Lola is about 4 weeks post-shave and she is starting to look like a hav again. Adorable, of course. She are getting her face and head trimmed a bit this week - there are actually some mats left under her chin, above the neck. It is ridiculous to manage.


----------



## RikiDaisyDixie (Apr 15, 2008)

*Riki's hair is very similar...*

Until I line brush it out, and then it is straighter but still very puffy. Everyone thinks he is fat! He isn't! If you can brush and blow at the same time, you can get it much straighter. I even used my smoothing wand on Riki and he looked perfect but it is too drying, I just did it once to see what would happen.

My friend was successful at cording her dog, but she was more like a bichon than curly wavy as Gryff and Riki are. Ask Katie, she tried it with one of her dogs and it didn't work too well. My friend Sharon has Muffin's cords put up in two rear pigtails at her back so she can potty without soiling the cords. They only come down for a show! She picks up almost everything in the grass...worse than a full regular coat.

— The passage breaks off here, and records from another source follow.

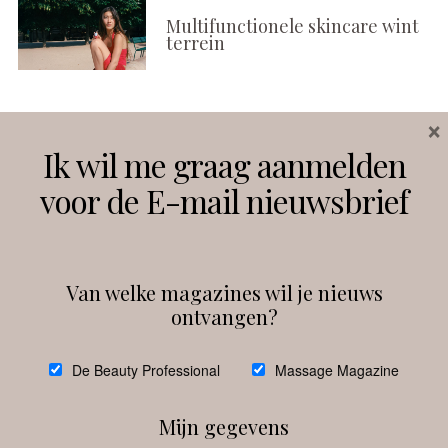
Multifunctionele skincare wint
terrein
×
Volg ons
Ik wil me graag aanmelden
voor de E-mail nieuwsbrief
Instagram
Facebook
Van welke magazines wil je nieuws
ontvangen?
@
debeautyprofessional
De Beauty Professional
Massage Magazine
Mijn gegevens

I'd think a bit about cording...it is not easy. And the cords are heavy!


----------



## rdanielle (Sep 2, 2008)

Isn't it very time consuming also? We have a friend who was trying to grow out the coat of her show Hav and wasn't that successful. Then someone suggested that she try cording..which she did not exactly what went wrong but she shaved him back down and is back to square one..


----------



## ivyagogo (Sep 11, 2007)

I would never actually do it, I was just curious. Gryff is getting a trim* on Tuesday at the groomers.

*At this point, she may have to shave down his butt because it's so matted. Tara is really good though, so hopefully she can keep most of his length. I am going to trim around his face though or my DH will be mad at me for payin for grooming without actually getting a hair cut!


----------